Proteobench / ProteoBench

ProteoBench is an open and collaborative platform for community-curated benchmarks for proteomics data analysis pipelines. Our goal is to allow a continuous, easy, and controlled comparison of proteomics data analysis workflows.
https://proteobench.readthedocs.io
Apache License 2.0
27 stars 7 forks source link

Update parse_settings_maxquant.toml #299

Closed RobbinBouwmeester closed 1 month ago

mlocardpaulet commented 1 month ago

Hey! I am sorry, I have an error on my side (when I run the PR locally):

image

It does not look like it comes from your changes, does it?

mlocardpaulet commented 1 month ago

Hey! I am sorry, I have an error on my side (when I run the PR locally): image It does not look like it comes from your changes, does it?

Although I don't have the error when I run the main locally.

mlocardpaulet commented 1 month ago

Also, can your script handle other modifications than oxidation and acetylation? Because users can search with many others without us even knowing, right?

RobbinBouwmeester commented 1 month ago

There is no naming convention, so no essentially we will not normalize modifications not in the dictionary provided. We keep them as is. There is no solution I can think of for this.

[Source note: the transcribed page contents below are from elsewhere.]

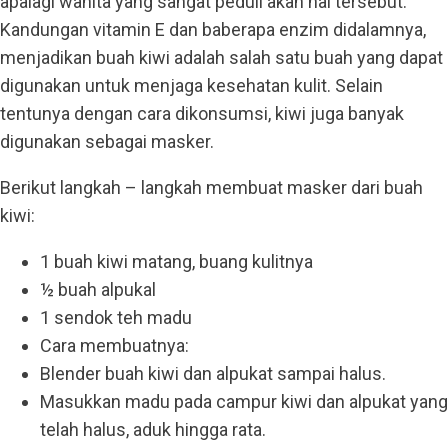
apalagi wanita yang sangat peduli akan hal tersebut.
Kandungan vitamin E dan baberapa enzim didalamnya,
menjadikan buah kiwi adalah salah satu buah yang dapat
digunakan untuk menjaga kesehatan kulit. Selain
tentunya dengan cara dikonsumsi, kiwi juga banyak
digunakan sebagai masker.
Berikut langkah – langkah membuat masker dari buah
kiwi:
1 buah kiwi matang, buang kulitnya
½ buah alpukal
1 sendok teh madu
Cara membuatnya:
Blender buah kiwi dan alpukat sampai halus.
Masukkan madu pada campur kiwi dan alpukat yang
telah halus, aduk hingga rata.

mlocardpaulet commented 1 month ago

There is no naming convention, so no essentially we will not normalize modifications not in the dictionary provided. We keep them as is. There is no solution I can think of for this.

I think that this is completely fine. I just asked because in the toml, the field "modification_dict" only contains oxydation and acetylation.

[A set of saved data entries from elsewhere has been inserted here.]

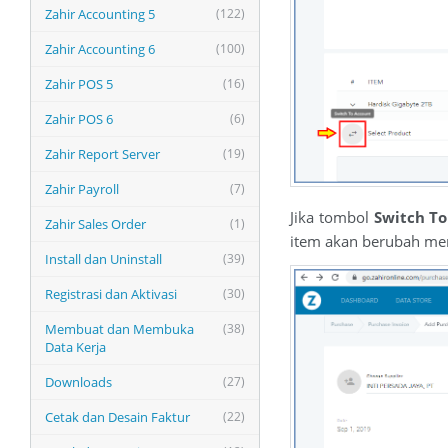
Zahir Accounting 5
(122)
Zahir Accounting 6
(100)
Zahir POS 5
(16)
Zahir POS 6
(6)
Zahir Report Server
(19)
Zahir Payroll
(7)
Jika tombol
Switch T
Zahir Sales Order
(1)
item akan berubah men
Install dan Uninstall
(39)
Registrasi dan Aktivasi
(30)
Membuat dan Membuka
(38)
Data Kerja
Downloads
(27)
Cetak dan Desain Faktur
(22)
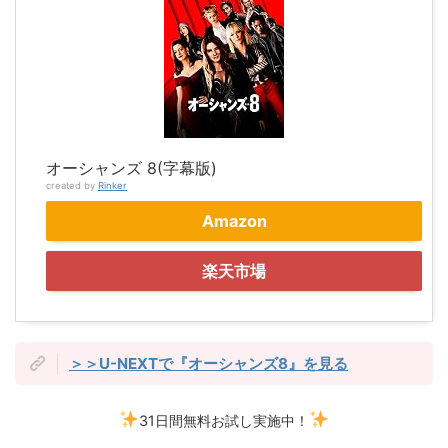
オーシャンズ 8(字幕版)
created by
Rinker
Amazon
楽天市場
＞＞U-NEXTで『オーシャンズ8』を見る
31日間無料お試し実施中！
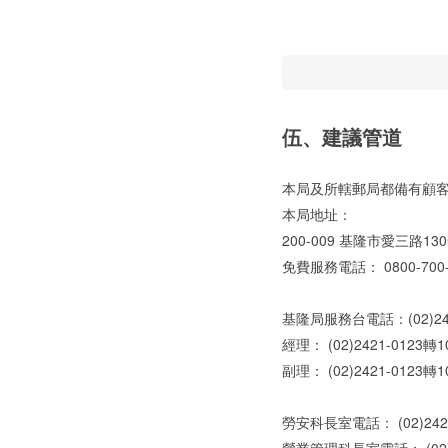
伍、建議管道
本局及所轄郵局都備有顧客
本局地址：
200-009 基隆市愛三路13
免費服務電話： 0800-700-
基隆局服務台電話：(02)24
經理： (02)2421-0123轉1
副理： (02)2421-0123轉10
勞安科長室電話： (02)2421-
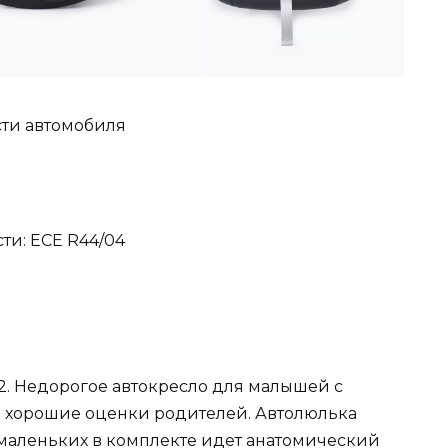
сти автомобиля
е
ти: ECE R44/04
2. Недорогое автокресло для малышей с
о хорошие оценки родителей. Автолюлька
 маленьких в комплекте идет анатомический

RobbinBouwmeester commented 1 month ago

@mlocardpaulet latest push should fix your issues :)

RobbinBouwmeester commented 1 month ago

Ok, nope, did not fix it, will try to fix it ASAP :)

RobbinBouwmeester commented 1 month ago

@mlocardpaulet now it should work! 👍

mlocardpaulet commented 1 month ago

It does not, sorry. Here is what I have:

image

So I suspect that "[Oxidation (M)]" -> "[(M)]", and I don't see the acetylations.

mlocardpaulet commented 1 month ago

Remind me: why do we even change the value in the "Modified sequence" field if we keep the modifications as is? I know that this was necessary to do so with other outputs, specially when sequences are stripped (no modification) and modifications are listed in another field. But here, why do we do that? And I am still not sure I understand the "modification_dict". What happens if people search with phosphorylation? I am sorry I am a bit slow to understand...

RobbinBouwmeester commented 1 month ago

Ok, we decided to do this to make downstream analysis easier if we want to compare (different) search engine input.

If the modification does not exist it will use the same name that is reported, but it will be put in between braces. So, for example:

AAPAPEEMS(Phospho (S))EPK|Z=3

If the modification is not present it will be changed to:

AAPAPEEMS[Phospho (S)]EPK|Z=3

mlocardpaulet commented 1 month ago

Ok, we decided to do this to make downstream analysis easier if we want to compare (different) search engine input.

If the modification does not exist it will use the same name that is reported, but it will be put in between braces. So, for example:

AAPAPEEMS(Phospho (S))EPK|Z=3

If the modification is not present it will be changed to:

AAPAPEEMS[Phospho (S)]EPK|Z=3

OK, I think that what is the most important is to have the modifications in the correct position in the sentence. The way the modification is encoded won't be homogenised by us, indeed. We also want all the modifications in the intermediate file (the ones we have in "modification_dict" and the others) to be reported in a homogenous fashion, right? If not, it will make things a lot more difficult for people who would want to parse these intermediate files (and actually I plan to do so for the paper). What do you think?

mlocardpaulet commented 1 month ago

Hello! @RobbinBouwmeester you know that it still does not work well, right? Here is the output from the main, a file from MQ 2.5.1.0 image

The [(M)] is not the correct modification.